Batman & Robin ou comment enterrer un mythe qui restera oublié des producteurs durant presque huit ans. Mais ces derniers temps, une minorité commence à émerger et à affirmer ses opinions. Parmi l´une d´elles figure l´interrogation qui fera frémir chaque fan du Chevalier Noir :
Batman & Robin est-il réellement le navet que l´on nous décrit depuis une décennie ? A l´heure où le héros de Bob Kane reprend des couleurs grâce au très réussi
Batman Begins, il est temps de revenir sur les erreurs du passé.
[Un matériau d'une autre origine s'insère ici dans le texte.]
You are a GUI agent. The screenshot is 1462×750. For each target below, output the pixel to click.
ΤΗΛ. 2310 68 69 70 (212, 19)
Après tout, bon nombre de films très décriés à leur sortie au cinéma ont pu retrouver une seconde jeunesse grâce au DVD (
Fight Club) ou à la notoriété grandissante d´un réalisateur alors à l´époque peu connu (Batman Returns).
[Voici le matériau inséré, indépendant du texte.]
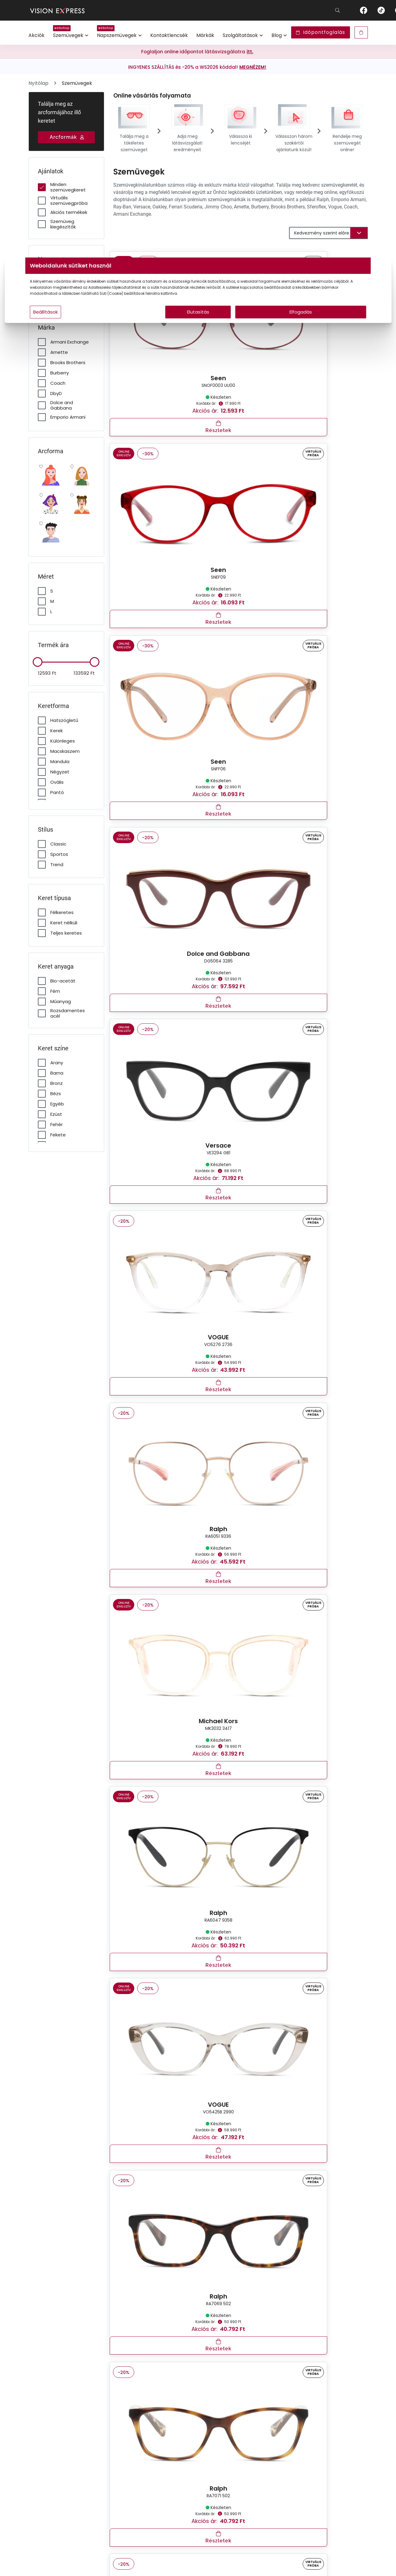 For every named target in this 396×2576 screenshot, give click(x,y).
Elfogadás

Puisqu´on en vient à citer Batman Returns, c´est paradoxalement la faute à ce deuxième épisode que les deux suivants, signés Joel Schumacher, ont été mauvais. Mais par mauvais faut-il encore comprendre calibré, commercial, puéril... Et pourtant, actuellement, ce sont bel et bien les deux premiers épisodes de Tim Burton (
Batman et Batman Returns) qui prennent un coup de vieux. Et, comme pour respecter l´équilibre, c´est finalement
Batman Forever et
Batman & Robin qui gagnent petit à petit du terrain. Dur à croire ? Et pourtant... Certes, les films
Batman ont toujours été associés à des films à grand spectacle, tout comme le sont les
Spider-Man et les
X-Men, mais on ne peut nier que la définition de grosse production a bien changé ces dernières années. La grosse production possède l´avantage d´être techniquement irréprochable, à défaut d´avoir un casting prévisible (les stars du moment, les étoiles qui montent, ceux qui n´ ont plus rien à prouver). Avec son budget de 110 millions de dollars,
Batman & Robin mérite, bien évidemment, d´être qualifié de grosse production. Histoire de se faire une idée, le plus gros budget s´élève actuellement à 300 millions. Inutile de dire qu´avec le flop critique et public de cet épisode, la Warner Bros a dû revoir ses ambitions pour Batman à la baisse. Avec les recettes engrangées pour
Batman Forever (film et produits dérivés), les producteurs n´ont pas pu résister à l´appât du gain et mettent en chantier le quatrième opus directement après la sortie du troisième, avec la même équipe et les mêmes acteurs. Problème ! Val Kilmer (Bruce Wayne/Batman dans
Batman Forever), étant déjà en tournage pour
Le Saint, ne peut reprendre le costume de l´homme chauve-souris (il sera nommé pire acteur aux Razzie Awards pour ce film).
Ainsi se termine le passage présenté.